A critical issue is metric bias—systems heavily tuned for automatic metrics via MBR or QE re-ranking can inflate their standings in automatic rankings, potentially diverging from ultimate human evaluations. Human protocols (e.g., Error Span Annotation) are highlighted as more reliable and nuanced, capturing adequacy, fluency, and context integrity—areas where automatic metrics can be limited.

5. Performance Results and System Comparisons

Submissions reported strong automatic metric results, especially when post-processing strategies were applied. HW-TSC (Wu et al., 23 Sep 2024) attained BLEU 59.34 and COMET 0.6928 for NMT-only, with further gains (BLEU ≈58.88, COMET ≈0.7178) from MBR over hypotheses, and a combined NMT+LLM ensemble BLEU of 56.41, COMET of 0.7234. BSC’s SALAMANDRATA-7B saw up to 4 COMET points improvement after instruction tuning, with post-decoding further closing gaps introduced in new language adaptation.

In2x's Japanese-centric approach (Pang et al., 20 Aug 2025) demonstrated that, by balancing instructional data and deploying sophisticated RL reward design, the model rivaled mainstream languages in performance, placing second in en–ja and first in unrestricted.

6. Challenges, Future Directions, and Implications

Key challenges identified across submissions include balancing metric excellence with true translation quality (human-adaptive systems), mitigating catastrophic forgetting in vocabulary adaptation, and engineering robust RL pipelines for stylistically diverse outputs. Suggestions from preliminary evaluation (Kocmi et al., 11 Aug 2025) emphasize:

Refining automatic metrics for closer alignment with human judgment and less vulnerability to metric gaming.
Developing document-level evaluation frameworks to judge contextual consistency.
Improving robustness in evaluation for low-resource pairs.
Understanding and controlling bias introduced by re-ranking.
Systematic integration of human and automatic evaluation for future task design.

The open release of SALAMANDRATA models (both 2B and 7B variants) on Hugging Face is highlighted as enhancing reproducibility and future experimental scope.

7. Significance and Outlook

The WMT2025 Shared Task continues to serve as a focal point for the evaluation and advancement of general machine translation technology, with system architectures, training procedures, adaptation strategies, and decoding methods pushing the boundaries for multilingual and culturally sensitive translation.

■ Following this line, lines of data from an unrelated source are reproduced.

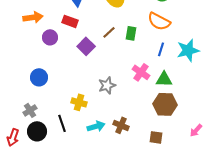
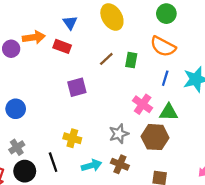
orange arrow: (33, 17) -> (34, 37), moved
purple circle: (50, 37) -> (11, 49), moved
purple square: (86, 46) -> (77, 87), moved, turned 30
blue circle: (39, 77) -> (16, 109), moved
gray star: (107, 85) -> (119, 134), moved
brown hexagon: (165, 104) -> (155, 137), moved

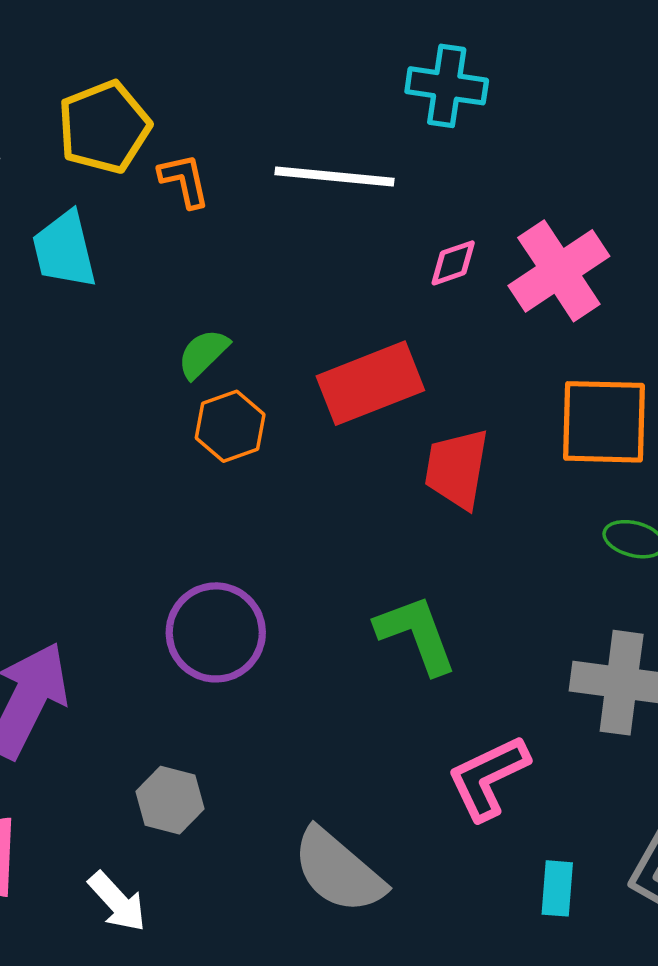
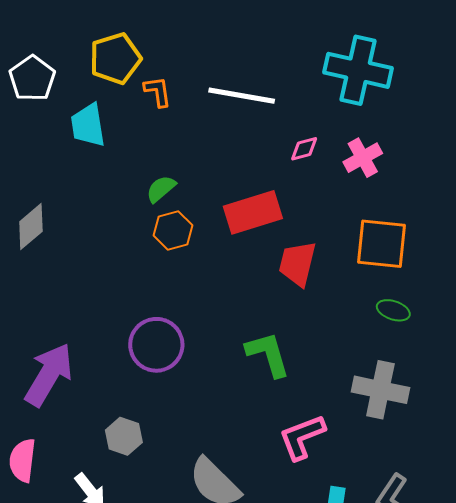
cyan cross: (447, 86) -> (358, 70), moved, size x1.5
pink cross: (559, 271) -> (363, 158), size x0.7

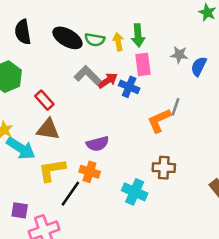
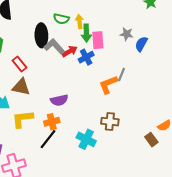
green arrow: (138, 35) -> (86, 33), moved
black ellipse: (67, 38) -> (41, 35), moved, turned 55
blue cross: (129, 87) -> (86, 57), turned 35
orange cross: (90, 172) -> (52, 122), turned -35
black line: (70, 194) -> (48, 139), moved

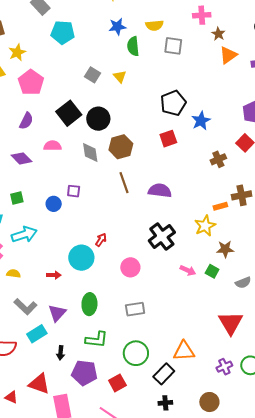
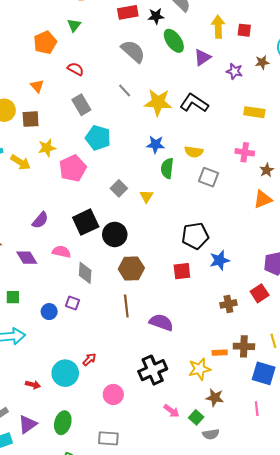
brown star: (218, 34) -> (267, 170), moved
pink pentagon: (31, 82) -> (73, 168), moved
gray diamond: (90, 152) -> (85, 273), moved
gray semicircle: (243, 283) -> (211, 434), moved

The growing reliance on LLMs, advanced selection strategies, and the interplay between automatic and human evaluation sets the stage for subsequent research in high-quality, robust, and contextually aware MT. The community’s increased openness to releasing models further democratizes experimentation and fosters rapid improvement in both academic and industrial translation systems.